Commentary on Political Economy

Sunday 7 March 2021

THIS WON'T END WELL...OR, IN ITALIAN, "SE TUTTO VA' BENE, SIAMO ROVINATI!"

 

Greensill implosion exposes risks of shadow banking

Revolutions in finance have a nasty way of ending badly, especially when they happen at breakneck speed. The capacity of shadow banking to spring more dangerous systemic shocks should not be underestimated.

John Plender

Relief tempered by residual nervousness will be the likely reaction of central bankers and financial regulators to the sudden implosion of Greensill Capital, a sizeable shadow bank.

The plight of this global player in supply chain finance appears to pose no systemic threat or need for a central bank bailout. Yet its rapid passage from hubris to nemesis raises disquieting questions about the evolution of the global financial system and the ability of the regulatory authorities to keep abreast.

Greensill Capital went from nothing in 2011, when Lex Greensill abandoned a big-bank career, doing global supply chain financing at Morgan Stanley and Citibank, to go it alone. Peter Braig

Greensill bore many of the classic signs of a financial accident waiting to happen, starting with a flamboyant founding entrepreneur, Lex Greensill. The company’s website trumpets his trajectory “from humble beginnings to revolutionary thinking”, explaining that he saw the devastating impact that inefficient financial supply chains can have on a business as he grew up on his parents’ sugar cane and melon farm in Australia.

Revolutions in finance have a nasty way of ending badly, especially when they happen at breakneck speed. Greensill Capital went from nothing in 2011, when Lex Greensill abandoned a big-bank career, doing global supply chain financing at Morgan Stanley and Citibank, to go it alone.

By 2019 this upstart non-bank says it had extended $US143 billion ($185.5 billion) of financing to 10m-plus customers and suppliers in 175 countries. Its founder also notched up powerful contacts in government and hired former UK prime minister David Cameron as an adviser.

In banking that rate of expansion tends to point to excessive risk-taking and a poor-quality loan book. And certainly the Australian parent felt balance sheet strain. In 2016 and 2017, its liabilities exceeded its assets, according to a report by Scope rating agency. Yet Lex Greensill pulled off an astonishing coup by persuading first private equity group General Atlantic to put in $US250 million of fresh capital, and then the SoftBank Vision Fund of Japanese entrepreneur Masayoshi Son to stump up $US1.5 billion more.

So it is no surprise that the last accounts filed by the British subsidiary at end-2019 showed a very solvent balance sheet with a fat capital cushion of $155m backing total assets of $US682m. Yet, in supply chain financing the face of the balance sheet conveys little about the nature of the risks being run.

In supply chain financing the face of the balance sheet conveys little about the nature of the risks being run.

Supply chain financing is just a fancy modern name for the age-old practice of factoring, whereby suppliers sell at a discount the debts their customers owe them to a financier who collects the full amount in due course. Lex Greensill’s revolutionary innovation was to realise that these debts could be packaged into investment funds — much as the big investment banks turned subprime mortgages into securities before the 2008 financial crisis.

The investors, who were chiefly clients of Credit Suisse Asset Management and fund manager GAM, required Greensill to take out credit insurance to cover the debts. But — unlike the subprime mortgage lenders — Greensill continued to have skin in the game because it was exposed to first losses under an uninsured part of the fund.

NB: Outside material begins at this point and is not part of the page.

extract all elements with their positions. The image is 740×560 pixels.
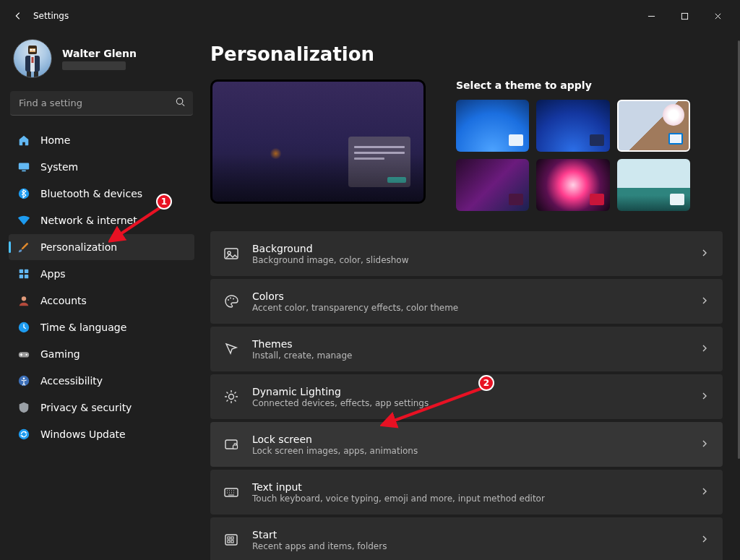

This insurance was an important safeguard for investors, not least because the portfolio was heavily concentrated. The Scope rating agency estimated in 2019, for example, that two-thirds of the German subsidiary’s loans originated from a single group of linked private companies.

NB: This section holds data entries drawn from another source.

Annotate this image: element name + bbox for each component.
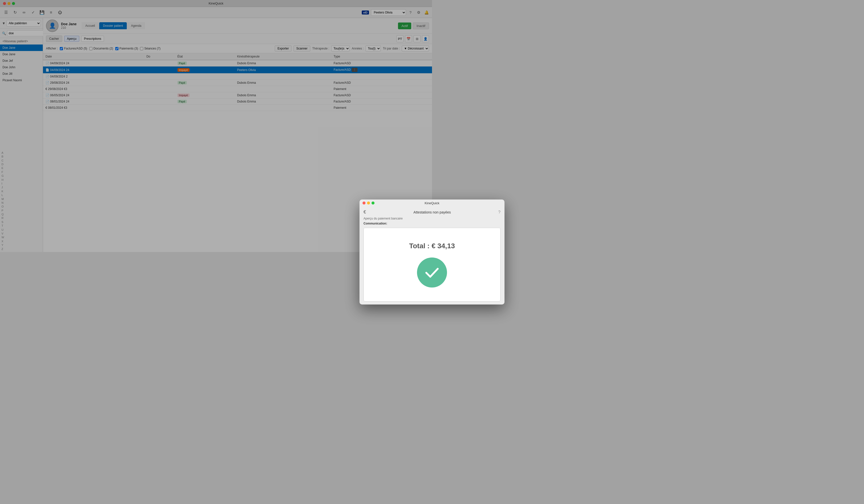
modal-titlebar: KineQuick — [360, 200, 432, 206]
communication-row: Communication: — [363, 222, 432, 225]
modal-overlay[interactable]: KineQuick € Attestations non payées ? Ap… — [0, 0, 432, 252]
communication-label: Communication: — [363, 222, 387, 225]
modal-title: KineQuick — [424, 201, 432, 205]
modal-body: € Attestations non payées ? Aperçu du pa… — [360, 206, 432, 252]
modal-close-button[interactable] — [362, 202, 365, 204]
modal-content-box: Total : € 34,13 — [363, 228, 432, 252]
apercu-label: Aperçu du paiement bancaire — [363, 217, 403, 220]
apercu-section: Aperçu du paiement bancaire — [363, 217, 432, 220]
total-amount: Total : € 34,13 — [409, 242, 432, 250]
modal-window-controls — [362, 202, 374, 204]
modal-header-row: € Attestations non payées ? — [363, 209, 432, 215]
modal-minimize-button[interactable] — [367, 202, 370, 204]
modal-maximize-button[interactable] — [372, 202, 374, 204]
modal-header-title: Attestations non payées — [413, 210, 432, 214]
euro-icon: € — [363, 209, 366, 215]
attestations-modal: KineQuick € Attestations non payées ? Ap… — [360, 200, 432, 252]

These were almost certainly part of the metals magnate Sanjeev Gupta’s empire. And such concentrated exposure was one of a number of concerns of the German watchdog BaFin, which this month ordered the German operation to be closed for business.

The big risk that Greensill’s balance sheet could not reveal was that of insurers ceasing to provide cover. That is precisely what happened. Greensill Capital’s main insurer, Tokio Marine, has drawn a line and Greensill’s legal suit in Australia to force it to restore coverage has failed.

Both Credit Suisse and GAM have decided to freeze their funds.